Il Sole 24 Ore, 24 novembre 2019
I pericoli che Berlino sottovaluta
A inizio mese il ministro delle Finanze tedesco Scholz ha proposto di completare l’unione bancaria tramite un sistema sovranazionale di riassicurazione dei depositi, chiamato cioè ad intervenire solo in subordine ai fondi di garanzia nazionali.
Dei 18mila miliardi di euro depositati presso le banche dell’Eurozona, il 33% circa sono protette dai fondi di tutela nazionali. Tali fondi hanno però risorse limitate, che potrebbero non bastare specie in caso di contagio o corse agli sportelli, richiedendo l’intervento dello Stato (e quindi dei contribuenti), il che spiega l’importanza di una rete sovranazionale di protezione dei depositi per salvaguardare la stabilità finanziaria.
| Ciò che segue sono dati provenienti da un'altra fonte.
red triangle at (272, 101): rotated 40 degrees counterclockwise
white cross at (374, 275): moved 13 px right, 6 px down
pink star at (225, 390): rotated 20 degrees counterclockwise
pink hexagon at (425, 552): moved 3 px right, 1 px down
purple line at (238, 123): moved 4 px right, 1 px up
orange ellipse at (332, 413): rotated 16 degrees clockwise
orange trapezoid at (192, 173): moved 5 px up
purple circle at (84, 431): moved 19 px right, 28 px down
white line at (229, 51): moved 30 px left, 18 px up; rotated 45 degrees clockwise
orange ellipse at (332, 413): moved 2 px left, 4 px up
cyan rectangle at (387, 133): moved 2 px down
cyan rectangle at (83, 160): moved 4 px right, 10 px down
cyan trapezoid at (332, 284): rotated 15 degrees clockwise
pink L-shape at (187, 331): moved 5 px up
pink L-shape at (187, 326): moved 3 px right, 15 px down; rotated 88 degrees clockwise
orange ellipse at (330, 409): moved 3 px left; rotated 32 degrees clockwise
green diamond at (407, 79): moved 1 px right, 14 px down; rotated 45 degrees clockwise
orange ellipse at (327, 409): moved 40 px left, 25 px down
Diversi commentatori hanno sottolineato le criticità delle severe condizioni incluse nella proposta di Scholz (tra cui la ponderazione per il rischio delle esposizioni in titoli sovrani e il tetto del 5% ai crediti deteriorati). In pochi hanno invece notato la totale assenza di riferimenti al tema dei titoli illiquidi iscritti a valore equo nei bilanci bancari. Questi titoli (cosiddetti Livello 2 e 3) hanno spesso una complessa ingegneria finanziaria che ne rende difficile la valutazione, con conseguente rischio di contabilizzazione a un valore non corretto.
Attualmente le banche francesi e tedesche detengono rispettivamente 1.540 e 910 miliardi di euro di titoli di Livello 2 e 3 nei loro attivi: congiuntamente il 72% del dato riferito all’intera Eurozona. In particolare, è molto alta l’incidenza dei titoli di Livello 2, il cui prezzo, in teoria, si basa su dati di mercato osservabili mentre quello del Livello 3 no; ma diversi professionisti del settore riferiscono di arbitraggi normativi tra le due classi finalizzati a beneficiare del trattamento regolamentare più favorevole riservato al Livello 2.
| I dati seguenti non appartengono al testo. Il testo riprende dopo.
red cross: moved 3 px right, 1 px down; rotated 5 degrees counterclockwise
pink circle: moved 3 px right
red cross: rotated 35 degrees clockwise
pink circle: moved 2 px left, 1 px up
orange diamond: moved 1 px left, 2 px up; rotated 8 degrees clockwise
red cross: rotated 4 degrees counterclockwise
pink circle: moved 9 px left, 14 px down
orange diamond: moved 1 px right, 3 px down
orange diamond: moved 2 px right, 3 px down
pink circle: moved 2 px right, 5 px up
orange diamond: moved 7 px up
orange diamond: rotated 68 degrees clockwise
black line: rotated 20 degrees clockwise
Molto minore è invece l’esposizione ai titoli illiquidi da parte delle banche periferiche. In Italia siamo sotto i 150 miliardi di euro, meno del 6% del totale degli attivi bancari. Una differenza legata anche al diverso modo di fare banca: più banche d’investimento in Francia e Germania, più banche commerciali nella periferia.
Finora la Vigilanza bancaria europea è stata piuttosto indulgente verso queste esposizioni, nonostante la sopravvalutazione di simili prodotti finanziari sia stata il principale detonatore della crisi finanziaria globale.
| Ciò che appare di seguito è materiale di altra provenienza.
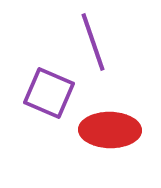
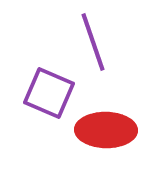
red ellipse: moved 4 px left
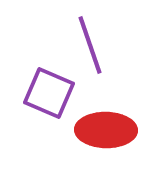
purple line: moved 3 px left, 3 px down
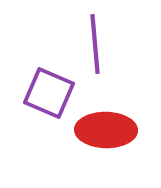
purple line: moved 5 px right, 1 px up; rotated 14 degrees clockwise
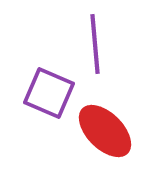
red ellipse: moved 1 px left, 1 px down; rotated 44 degrees clockwise
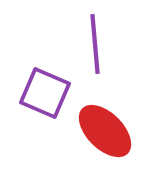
purple square: moved 4 px left
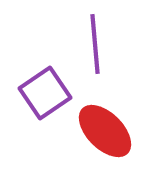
purple square: rotated 33 degrees clockwise
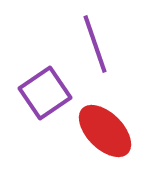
purple line: rotated 14 degrees counterclockwise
Ripercorrendo un’analisi fatta dalla Banca d’Italia nel 2017, si può simulare la riduzione del capitale di vigilanza di 1° livello (CET1) sui principali sistemi bancari dell’Eurozona a fronte di una perdita del 5% sul rispettivo portafoglio di titoli di Livello 2 e 3 a giugno 2019. Le banche tedesche sarebbero quelle più colpite con un calo di 345 punti base nel loro CET1, seguite da quelle francesi (-271) e olandesi (-105). Per le banche spagnole e belghe l’impatto sarebbe di circa 90 punti base, mentre il CET1 degli istituti italiani calerebbe di 58 punti base.
Il ministro delle Finanze tedesco, appoggiato dall’omologo francese Le Maire, interpreta selettivamente il concetto di riduzione dei rischi, considerando solo quelli altrui. Senza contare che la sua apertura arriva in un momento molto delicato per le banche tedesche che, in un contesto di elevata frammentazione settoriale (e nonostante gli aiuti pubblici ricevuti, prima dell’irrigidimento delle regole Ue ma anche dopo, come mostra il caso NordLB), faticano a raggiungere livelli di profittabilità soddisfacenti.
Il tema dei titoli opachi e illiquidi va portato all’interno del dibattito Europeo sulla riduzione dei rischi, la salvaguardia della stabilità finanziaria e il sistema sovranazionale di garanzia dei depositi. Altrimenti l’asse franco-tedesco continuerà a dettare le regole per tutta l’Eurozona, come sta avvenendo per la riforma del Meccanismo europeo di stabilità, e a rinviare la condivisione dei rischi alle calende greche.